From this we can see that there is a thumbnail. Before we do anything with the full image data or associated assets it would be good to understand the image. We can extract the URL to the thumbnail and view the attached image file.

tn_url = None

for item in items[:1]:  # Process only the first item
    # print(f"Item ID: {item.id}")
    # print("Assets:")

    if not item.assets:
        print("  No assets available.")
    else:
        for asset_key, asset in item.assets.items():
            # print(f"  - {asset_key}: {asset.to_dict()}")  # Convert asset to dict for readable output
            if asset_key == "thumbnail":
                tn_url = asset.href  # Directly access the href attribute

    # print("-" * 40)  # Separator for better readability
print(tn_url)
https://dap.ceda.ac.uk/neodc/sentinel_ard/data/sentinel_2/2023/11/17/S2A_20231117_latn527lone0009_T31UCU_ORB137_20231117131218_utm31n_osgb_vmsk_sharp_rad_srefdem_stdsref_thumbnail.jpg
# We can use this information to view the image thumbnail

# Here we open the remote URL, read the data and dislay the thumbnail
with urllib.request.urlopen(tn_url) as url:
    img = Image.open(BytesIO(url.read()))

display(img)

This shows that we can relatively easily interrogate the Resource Catalogue and filter the results so that we can find the data we require in the EODH. With a bit of tweaking of the code the user could also generate a list of assets and accompanying URLs to the datasets (for this and other datasets).

Now we want to see what commercial data exists.

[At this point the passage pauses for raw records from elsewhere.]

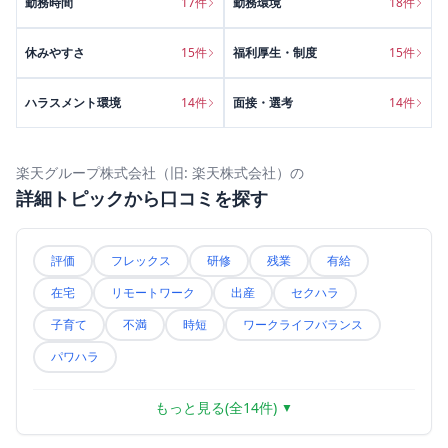
勤務時間
17
件
勤務環境
18
件
休みやすさ
15
件
福利厚生・制度
15
件
ハラスメント環境
14
件
面接・選考
14
件
楽天グループ株式会社（旧: 楽天株式会社）
の
詳細トピックから口コミを探す
評価
フレックス
研修
残業
有給
在宅
リモートワーク
出産
セクハラ
子育て
不満
時短
ワークライフバランス
パワハラ
もっと見る(全
14
件)
▼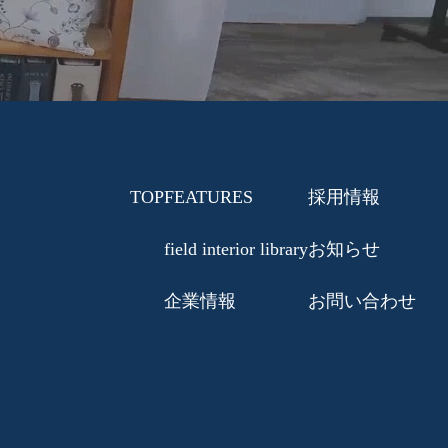
TOP
FEATURES
採用情報
field interior library
お知らせ
企業情報
お問い合わせ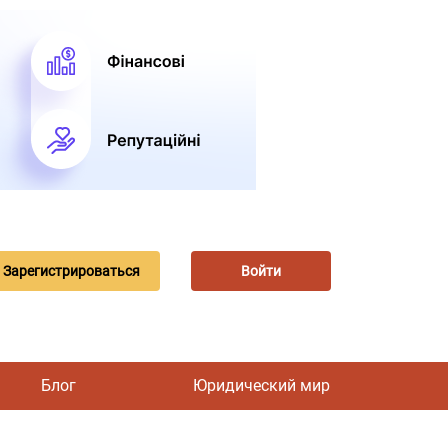
Зарегистрироваться
Войти
Блог
Юридический мир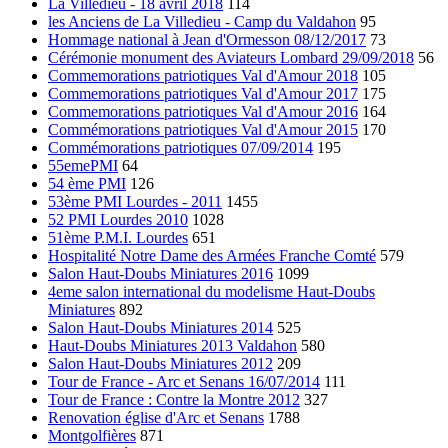
La Villedieu - 18 avril 2018
114
les Anciens de La Villedieu - Camp du Valdahon
95
Hommage national à Jean d'Ormesson 08/12/2017
73
Cérémonie monument des Aviateurs Lombard 29/09/2018
56
Commemorations patriotiques Val d'Amour 2018
105
Commemorations patriotiques Val d'Amour 2017
175
Commemorations patriotiques Val d'Amour 2016
164
Commémorations patriotiques Val d'Amour 2015
170
Commémorations patriotiques 07/09/2014
195
55emePMI
64
54 ème PMI
126
53ème PMI Lourdes - 2011
1455
52 PMI Lourdes 2010
1028
51ème P.M.I. Lourdes
651
Hospitalité Notre Dame des Armées Franche Comté
579
Salon Haut-Doubs Miniatures 2016
1099
4eme salon international du modelisme Haut-Doubs
Miniatures
892
Salon Haut-Doubs Miniatures 2014
525
Haut-Doubs Miniatures 2013 Valdahon
580
Salon Haut-Doubs Miniatures 2012
209
Tour de France - Arc et Senans 16/07/2014
111
Tour de France : Contre la Montre 2012
327
Renovation église d'Arc et Senans
1788
Montgolfières
871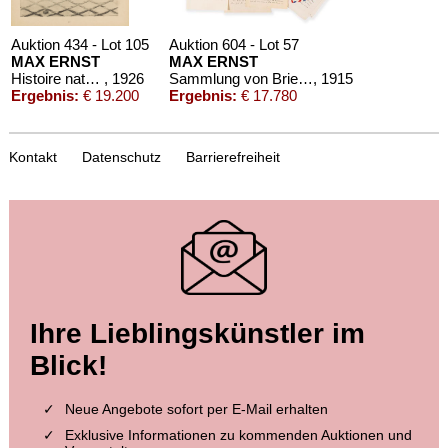
Auktion 434 - Lot 105
Auktion 604 - Lot 57
MAX ERNST
MAX ERNST
Histoire naturelle
, 1926
Sammlung von Briefen und Postkarten
, 1915
Ergebnis:
€ 19.200
Ergebnis:
€ 17.780
Kontakt
Datenschutz
Barrierefreiheit
Auktion 610 - Lot 426000372
HERMANN MAX PECHSTEIN
Reisebilder
, 1919
Schätzpreis:
€ 1.600
Auktion 426 - Lot 128
Auktion 516 - Lot 81
Ihre Lieblingskünstler im
MAX ERNST
MAX ERNST
Mappe mit 8 Bll.: Dorothea Tanning. Oiseaux en Péril.
, 1975
Festin
, 1974
Blick!
Ergebnis:
€ 15.000
Ergebnis:
€ 5.750
Neue Angebote sofort per E-Mail erhalten
Exklusive Informationen zu kommenden Auktionen und
Auktion 610 - Lot 426000322
Auktion 610 - Lot 426000326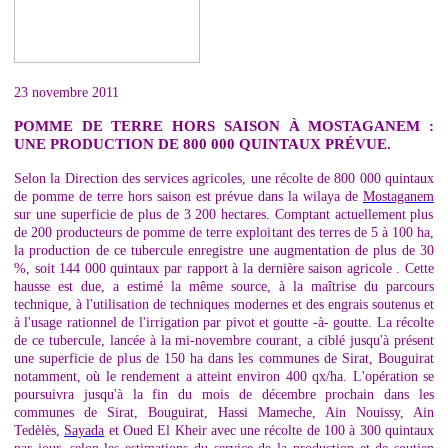
23 novembre 2011
POMME DE TERRE HORS SAISON À MOSTAGANEM :
UNE PRODUCTION DE 800 000 QUINTAUX PRÉVUE.
Selon la Direction des services agricoles, une récolte de 800 000 quintaux
de pomme de terre hors saison est prévue dans la wilaya de
Mostaganem
sur une superficie de plus de 3 200 hectares. Comptant actuellement plus
de 200 producteurs de pomme de terre exploitant des terres de 5 à 100 ha,
la production de ce tubercule enregistre une augmentation de plus de 30
%, soit 144 000 quintaux par rapport à la dernière saison agricole . Cette
hausse est due, a estimé la même source, à la maîtrise du parcours
technique, à l'utilisation de techniques modernes et des engrais soutenus et
à l'usage rationnel de l'irrigation par pivot et goutte -à- goutte. La récolte
de ce tubercule, lancée à la mi-novembre courant, a ciblé jusqu'à présent
une superficie de plus de 150 ha dans les communes de Sirat, Bouguirat
notamment, où le rendement a atteint environ 400 qx/ha. L'opération se
poursuivra jusqu'à la fin du mois de décembre prochain dans les
communes de Sirat, Bouguirat, Hassi Mameche, Ain Nouissy, Ain
Tedèlès,
Sayada
et Oued El Kheir avec une récolte de 100 à 300 quintaux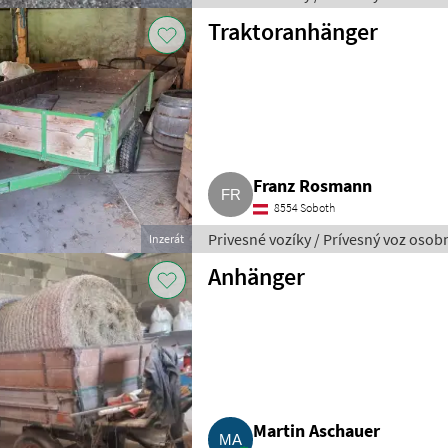
Traktoranhänger
Franz Rosmann
8554 Soboth
Privesné vozíky / Prívesný voz oso
Inzerát
Anhänger
Martin Aschauer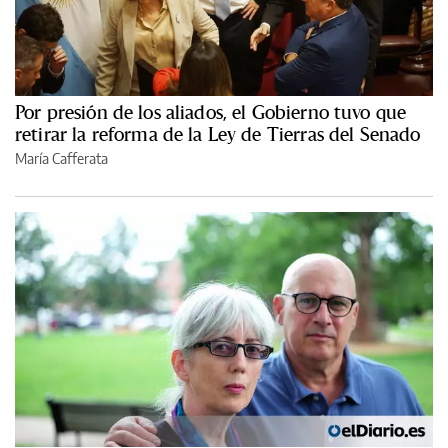
Por presión de los aliados, el Gobierno tuvo que
retirar la reforma de la Ley de Tierras del Senado
María Cafferata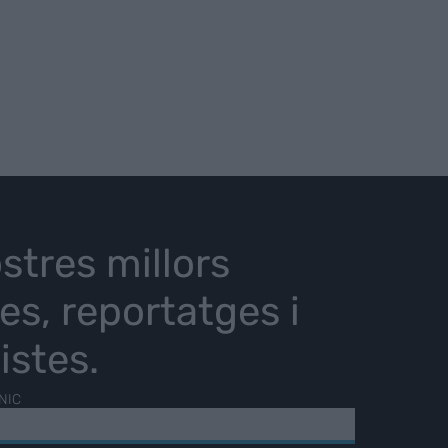
stres millors
ies, reportatges i
istes.
NIC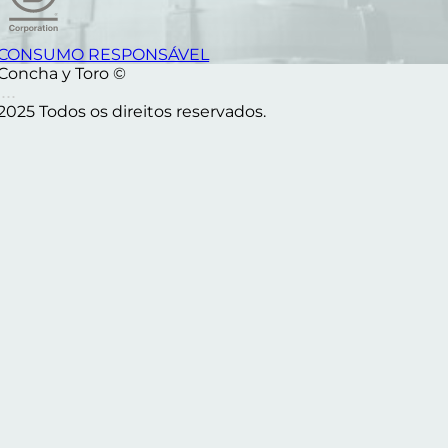
CONSUMO RESPONSÁVEL
Concha y Toro ©
2025 Todos os direitos reservados.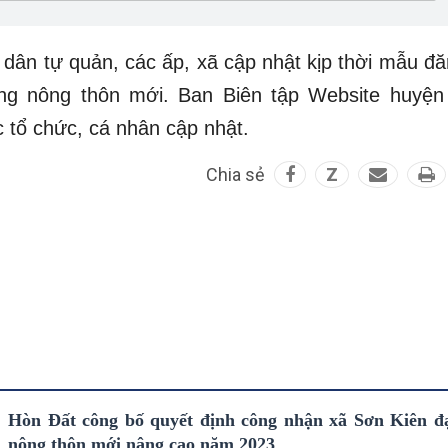
dân tự quản, các ấp, xã cập nhật kịp thời mẫu đă
ng nông thôn mới. Ban Biên tập Website huyện
tổ chức, cá nhân cập nhật.
Chia sẻ
Z
Hòn Đất công bố quyết định công nhận xã Sơn Kiên đ
nông thôn mới nâng cao năm 2023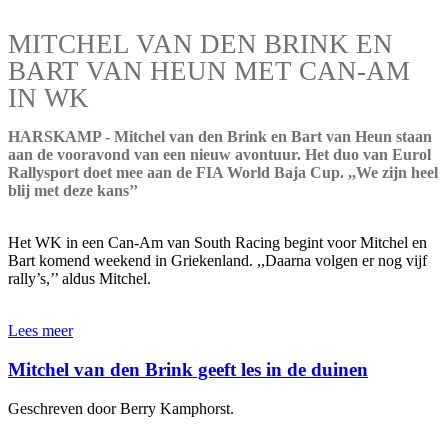
MITCHEL VAN DEN BRINK EN
BART VAN HEUN MET CAN-AM
IN WK
HARSKAMP - Mitchel van den Brink en Bart van Heun staan
aan de vooravond van een nieuw avontuur. Het duo van Eurol
Rallysport doet mee aan de FIA World Baja Cup. ,,We zijn heel
blij met deze kans’’
Het WK in een Can-Am van South Racing begint voor Mitchel en
Bart komend weekend in Griekenland. ,,Daarna volgen er nog vijf
rally’s,’’ aldus Mitchel.
Lees meer
Mitchel van den Brink geeft les in de duinen
Geschreven door Berry Kamphorst.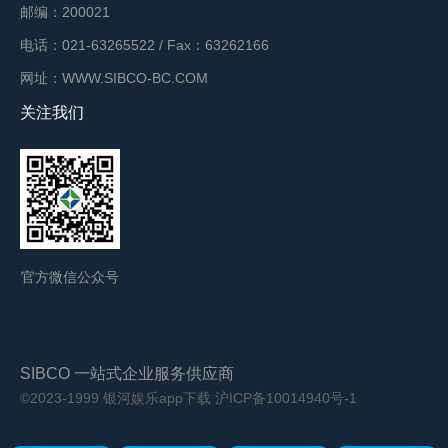
邮编：200021
电话：021-63265522 / Fax：63262166
网址：WWW.SIBCO-BC.COM
关注我们
官方微信公众号
SIBCO 一站式企业服务供应商
©2023-1999 银河娱乐app下载
沪ICP备10014940号-1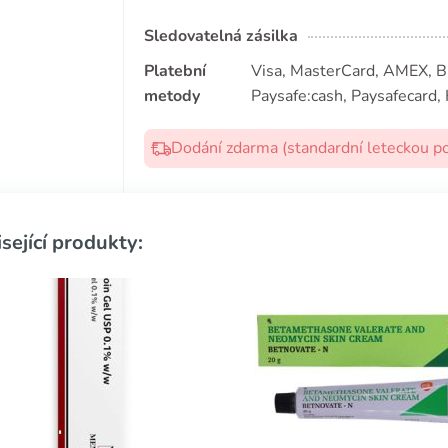
Sledovatelná zásilka
Platební
Visa, MasterCard, AMEX, Bit
metody
Paysafe:cash, Paysafecard, 
Dodání zdarma (standardní leteckou p
sející produkty:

# Find some Airbus commercial data: SPOT

count = 0
lim = 15

for i in client.search(
    catalog_paths=["supported-datasets/catalogs/airbus"],
    collections=["airbus_spot_data"],
):
    if count >= lim:
        break
    print(i.id)
    count += 1
DS_SPOT6_202502191331447_FR1_FR1_SV1_SV1_W067S56_01140
DS_SPOT6_202502191331277_FR1_FR1_SV1_SV1_W068S56_02033
DS_SPOT6_202502191330576_FR1_FR1_SV1_SV1_W067S55_04550
DS_SPOT6_202502191330431_FR1_FR1_SV1_SV1_W065S55_01140
DS_SPOT6_202502191330174_FR1_FR1_SV1_SV1_W066S55_03414
DS_SPOT6_202502191330009_FR1_FR1_SV1_SV1_W064S55_01546
DS_SPOT6_202502191321372_FR1_FR1_SV1_SV1_W052S21_01709
DS_SPOT6_202502191321230_FR1_FR1_SV1_SV1_W052S19_01627
DS_SPOT6_202502191320590_FR1_FR1_SV1_SV1_W053S19_03251
DS_SPOT6_202502191320440_FR1_FR1_SV1_SV1_W053S18_01871
DS_SPOT6_202502191320167_FR1_FR1_SV1_SV1_W052S18_03332
DS_SPOT6_202502191319530_FR1_FR1_SV1_SV1_W052S18_03170
DS_SPOT6_202502191319384_FR1_FR1_SV1_SV1_W052S17_01709
DS_SPOT6_202502191319247_FR1_FR1_SV1_SV1_W052S16_01709
DS_SPOT6_202502191319100_FR1_FR1_SV1_SV1_W052S16_01627
# Find some Planet commercial data: Planetscope Scene
count = 0
try:
    cat = client.get_catalog("supported-datasets/catalogs/planet")
    for i in cat.search(collections=["PSScene"]):
        if count >= lim:
            break
        print(i.id)
        count += 1
except HTTPError as e:
    if "422 Client Error: Unprocessable Entity" in str(e):
        print("Skipping E422")
    else:
        raise  # Re-raise other errors
20250303_141931_05_251a
20250303_113803_67_251e
20250303_084737_77_2532
20250303_083846_10_2532
20250303_084642_25_2532
20250303_084115_56_2532
20250303_084230_29_2532
20250303_084707_87_2532
20250303_083958_69_2532
20250303_084525_38_2532
20250303_084707_87_2532
20250303_084115_56_2532
20250303_084737_77_2532
20250303_083939_48_2532
20250303_084022_18_2532

The final step would be to use the ordering service integrated into the EODH resource catalogue to purchase the required commercial imagery. This would be stored in a users workspace and could then be used in specific workflows or for data analytics (depending on licence restrictions).

For the purposes of this workshop we looked at the different commercial datasets offline in QGIS.